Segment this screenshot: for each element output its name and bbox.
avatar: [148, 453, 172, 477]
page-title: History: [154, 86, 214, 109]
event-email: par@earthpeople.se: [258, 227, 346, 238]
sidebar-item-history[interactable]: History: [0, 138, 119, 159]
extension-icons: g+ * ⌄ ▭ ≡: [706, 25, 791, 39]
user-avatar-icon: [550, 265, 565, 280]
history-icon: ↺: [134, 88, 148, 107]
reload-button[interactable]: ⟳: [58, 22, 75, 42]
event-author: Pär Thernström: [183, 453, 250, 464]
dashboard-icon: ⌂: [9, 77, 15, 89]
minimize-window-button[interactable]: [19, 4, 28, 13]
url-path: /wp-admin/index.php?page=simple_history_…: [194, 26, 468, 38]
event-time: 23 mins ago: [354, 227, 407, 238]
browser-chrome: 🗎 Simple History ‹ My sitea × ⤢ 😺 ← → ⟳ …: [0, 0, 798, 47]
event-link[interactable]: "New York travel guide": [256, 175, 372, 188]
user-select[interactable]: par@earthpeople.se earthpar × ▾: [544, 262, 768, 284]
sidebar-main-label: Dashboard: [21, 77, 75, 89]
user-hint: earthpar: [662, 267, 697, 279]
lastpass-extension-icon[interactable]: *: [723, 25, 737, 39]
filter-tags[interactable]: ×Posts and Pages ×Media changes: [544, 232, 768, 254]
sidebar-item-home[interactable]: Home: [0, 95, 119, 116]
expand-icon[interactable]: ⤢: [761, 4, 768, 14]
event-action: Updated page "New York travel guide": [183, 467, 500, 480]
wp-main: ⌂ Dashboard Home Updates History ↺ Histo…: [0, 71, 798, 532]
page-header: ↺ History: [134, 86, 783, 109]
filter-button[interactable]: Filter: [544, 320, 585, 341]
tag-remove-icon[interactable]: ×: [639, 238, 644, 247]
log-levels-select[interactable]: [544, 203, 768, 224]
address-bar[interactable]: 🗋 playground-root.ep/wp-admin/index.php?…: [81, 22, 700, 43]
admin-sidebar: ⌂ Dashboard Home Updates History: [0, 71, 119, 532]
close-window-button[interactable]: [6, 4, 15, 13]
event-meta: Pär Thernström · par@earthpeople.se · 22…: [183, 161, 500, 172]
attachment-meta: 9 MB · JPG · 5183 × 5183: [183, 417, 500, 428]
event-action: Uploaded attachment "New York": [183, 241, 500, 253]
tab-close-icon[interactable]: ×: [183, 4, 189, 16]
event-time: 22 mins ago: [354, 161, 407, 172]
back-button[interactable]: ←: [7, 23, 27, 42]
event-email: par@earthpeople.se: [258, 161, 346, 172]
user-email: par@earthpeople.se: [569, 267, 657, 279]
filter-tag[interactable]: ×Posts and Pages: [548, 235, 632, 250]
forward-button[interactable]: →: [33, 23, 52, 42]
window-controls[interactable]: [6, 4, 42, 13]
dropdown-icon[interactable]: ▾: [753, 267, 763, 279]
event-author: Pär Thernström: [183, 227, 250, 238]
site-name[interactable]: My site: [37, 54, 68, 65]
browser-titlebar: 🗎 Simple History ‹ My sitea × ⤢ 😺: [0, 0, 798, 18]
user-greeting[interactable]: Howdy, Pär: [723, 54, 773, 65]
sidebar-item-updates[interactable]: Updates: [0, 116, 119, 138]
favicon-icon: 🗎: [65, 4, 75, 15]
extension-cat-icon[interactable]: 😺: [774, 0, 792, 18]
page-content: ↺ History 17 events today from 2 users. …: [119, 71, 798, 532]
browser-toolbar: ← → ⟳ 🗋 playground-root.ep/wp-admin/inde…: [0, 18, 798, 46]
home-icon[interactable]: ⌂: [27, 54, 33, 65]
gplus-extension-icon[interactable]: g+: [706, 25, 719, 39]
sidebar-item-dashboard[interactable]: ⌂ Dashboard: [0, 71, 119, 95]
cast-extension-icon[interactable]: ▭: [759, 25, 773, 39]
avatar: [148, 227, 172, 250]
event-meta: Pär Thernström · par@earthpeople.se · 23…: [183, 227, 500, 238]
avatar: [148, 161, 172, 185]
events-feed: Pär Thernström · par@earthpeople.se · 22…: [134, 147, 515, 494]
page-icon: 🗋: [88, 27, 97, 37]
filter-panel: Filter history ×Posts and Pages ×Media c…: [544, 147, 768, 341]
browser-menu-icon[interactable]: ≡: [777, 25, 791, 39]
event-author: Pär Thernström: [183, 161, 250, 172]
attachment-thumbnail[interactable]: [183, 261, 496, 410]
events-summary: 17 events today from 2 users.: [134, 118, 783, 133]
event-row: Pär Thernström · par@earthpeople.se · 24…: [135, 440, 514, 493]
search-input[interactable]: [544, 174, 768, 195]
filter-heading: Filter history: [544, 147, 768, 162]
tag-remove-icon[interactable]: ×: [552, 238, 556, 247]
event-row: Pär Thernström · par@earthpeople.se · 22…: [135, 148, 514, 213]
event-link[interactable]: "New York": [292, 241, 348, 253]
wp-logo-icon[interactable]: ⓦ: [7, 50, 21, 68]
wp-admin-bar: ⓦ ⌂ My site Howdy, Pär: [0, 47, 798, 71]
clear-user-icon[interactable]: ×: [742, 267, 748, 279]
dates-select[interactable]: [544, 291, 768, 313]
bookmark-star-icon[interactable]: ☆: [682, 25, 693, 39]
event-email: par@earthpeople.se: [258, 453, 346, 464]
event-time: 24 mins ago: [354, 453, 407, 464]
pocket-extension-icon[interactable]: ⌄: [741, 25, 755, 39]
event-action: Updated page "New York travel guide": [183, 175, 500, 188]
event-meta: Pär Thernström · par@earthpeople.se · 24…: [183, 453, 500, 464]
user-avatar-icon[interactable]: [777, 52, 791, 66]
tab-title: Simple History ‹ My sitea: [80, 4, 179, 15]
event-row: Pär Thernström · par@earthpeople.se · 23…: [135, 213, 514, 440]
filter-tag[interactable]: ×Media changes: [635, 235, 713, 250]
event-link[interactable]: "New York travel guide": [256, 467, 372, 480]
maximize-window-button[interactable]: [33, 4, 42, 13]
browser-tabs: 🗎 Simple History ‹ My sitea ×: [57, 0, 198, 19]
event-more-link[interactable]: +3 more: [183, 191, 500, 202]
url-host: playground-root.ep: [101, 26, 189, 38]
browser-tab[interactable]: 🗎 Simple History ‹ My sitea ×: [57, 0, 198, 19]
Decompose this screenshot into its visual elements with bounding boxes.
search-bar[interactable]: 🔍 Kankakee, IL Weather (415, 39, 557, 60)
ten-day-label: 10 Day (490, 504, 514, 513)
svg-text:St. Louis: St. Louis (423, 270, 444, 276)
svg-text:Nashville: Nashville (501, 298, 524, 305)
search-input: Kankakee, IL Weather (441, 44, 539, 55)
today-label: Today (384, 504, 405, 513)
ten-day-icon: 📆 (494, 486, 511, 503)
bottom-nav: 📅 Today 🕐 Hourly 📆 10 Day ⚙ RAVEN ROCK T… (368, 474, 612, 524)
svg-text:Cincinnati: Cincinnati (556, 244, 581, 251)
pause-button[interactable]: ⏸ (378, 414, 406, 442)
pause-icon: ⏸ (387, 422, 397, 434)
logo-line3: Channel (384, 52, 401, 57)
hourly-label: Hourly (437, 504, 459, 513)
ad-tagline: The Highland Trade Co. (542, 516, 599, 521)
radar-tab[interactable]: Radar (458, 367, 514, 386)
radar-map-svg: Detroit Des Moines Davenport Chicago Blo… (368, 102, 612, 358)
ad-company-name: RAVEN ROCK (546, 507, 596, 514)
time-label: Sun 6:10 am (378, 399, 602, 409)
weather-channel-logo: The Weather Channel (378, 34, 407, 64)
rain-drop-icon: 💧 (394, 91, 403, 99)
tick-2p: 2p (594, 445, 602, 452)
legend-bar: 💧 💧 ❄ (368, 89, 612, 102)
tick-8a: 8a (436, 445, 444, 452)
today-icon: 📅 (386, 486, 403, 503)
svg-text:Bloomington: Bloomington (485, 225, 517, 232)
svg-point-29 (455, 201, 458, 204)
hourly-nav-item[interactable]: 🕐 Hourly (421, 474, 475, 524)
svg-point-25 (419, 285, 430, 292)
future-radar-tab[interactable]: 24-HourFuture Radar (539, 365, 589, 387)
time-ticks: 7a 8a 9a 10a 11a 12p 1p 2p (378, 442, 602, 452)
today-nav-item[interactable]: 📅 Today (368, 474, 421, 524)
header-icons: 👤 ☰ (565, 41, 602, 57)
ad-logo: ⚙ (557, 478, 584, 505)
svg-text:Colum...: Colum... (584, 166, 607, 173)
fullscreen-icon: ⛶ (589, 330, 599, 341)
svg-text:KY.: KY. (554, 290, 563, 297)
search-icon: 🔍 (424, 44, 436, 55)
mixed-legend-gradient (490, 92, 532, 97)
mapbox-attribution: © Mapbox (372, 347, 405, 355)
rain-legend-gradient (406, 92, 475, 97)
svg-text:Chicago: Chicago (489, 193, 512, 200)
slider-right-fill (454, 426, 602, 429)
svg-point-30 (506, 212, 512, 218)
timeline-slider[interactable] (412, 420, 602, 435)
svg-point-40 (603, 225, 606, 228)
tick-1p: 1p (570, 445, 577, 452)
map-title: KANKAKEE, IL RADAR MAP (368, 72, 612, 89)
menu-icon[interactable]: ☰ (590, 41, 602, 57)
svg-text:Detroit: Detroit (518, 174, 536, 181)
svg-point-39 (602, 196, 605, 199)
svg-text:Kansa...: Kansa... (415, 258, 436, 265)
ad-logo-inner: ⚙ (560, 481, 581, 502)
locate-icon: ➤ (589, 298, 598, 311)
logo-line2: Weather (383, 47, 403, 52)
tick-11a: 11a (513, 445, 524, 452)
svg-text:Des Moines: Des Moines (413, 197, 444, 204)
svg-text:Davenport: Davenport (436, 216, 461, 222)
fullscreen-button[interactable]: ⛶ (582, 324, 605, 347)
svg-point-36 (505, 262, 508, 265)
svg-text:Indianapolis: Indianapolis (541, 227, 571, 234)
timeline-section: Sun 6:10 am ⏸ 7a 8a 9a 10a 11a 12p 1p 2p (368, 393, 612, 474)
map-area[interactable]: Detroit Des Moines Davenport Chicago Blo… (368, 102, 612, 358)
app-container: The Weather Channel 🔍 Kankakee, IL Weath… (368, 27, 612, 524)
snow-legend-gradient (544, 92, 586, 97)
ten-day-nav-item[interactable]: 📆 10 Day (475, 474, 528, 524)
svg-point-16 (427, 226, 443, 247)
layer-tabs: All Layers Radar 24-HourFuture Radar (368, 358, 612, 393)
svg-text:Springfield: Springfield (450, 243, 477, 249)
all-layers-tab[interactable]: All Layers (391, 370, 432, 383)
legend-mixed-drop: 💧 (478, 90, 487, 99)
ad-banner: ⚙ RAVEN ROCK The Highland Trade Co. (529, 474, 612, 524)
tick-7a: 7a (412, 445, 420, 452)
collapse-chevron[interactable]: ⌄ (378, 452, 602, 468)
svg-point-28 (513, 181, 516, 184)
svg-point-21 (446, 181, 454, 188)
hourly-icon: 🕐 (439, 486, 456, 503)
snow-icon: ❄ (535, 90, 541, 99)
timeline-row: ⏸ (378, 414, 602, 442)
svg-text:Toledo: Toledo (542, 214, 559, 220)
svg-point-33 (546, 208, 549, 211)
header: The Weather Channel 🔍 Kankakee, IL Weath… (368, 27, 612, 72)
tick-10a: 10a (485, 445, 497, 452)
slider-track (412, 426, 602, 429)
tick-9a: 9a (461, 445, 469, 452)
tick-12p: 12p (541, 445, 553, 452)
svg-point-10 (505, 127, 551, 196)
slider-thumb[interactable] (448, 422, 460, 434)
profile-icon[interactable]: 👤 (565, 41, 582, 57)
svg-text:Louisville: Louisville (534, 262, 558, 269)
▬▬▬
__Problem to solve__
Could you count the lines in the material above that include the word "legend"? Give the count alone.

__Output__
5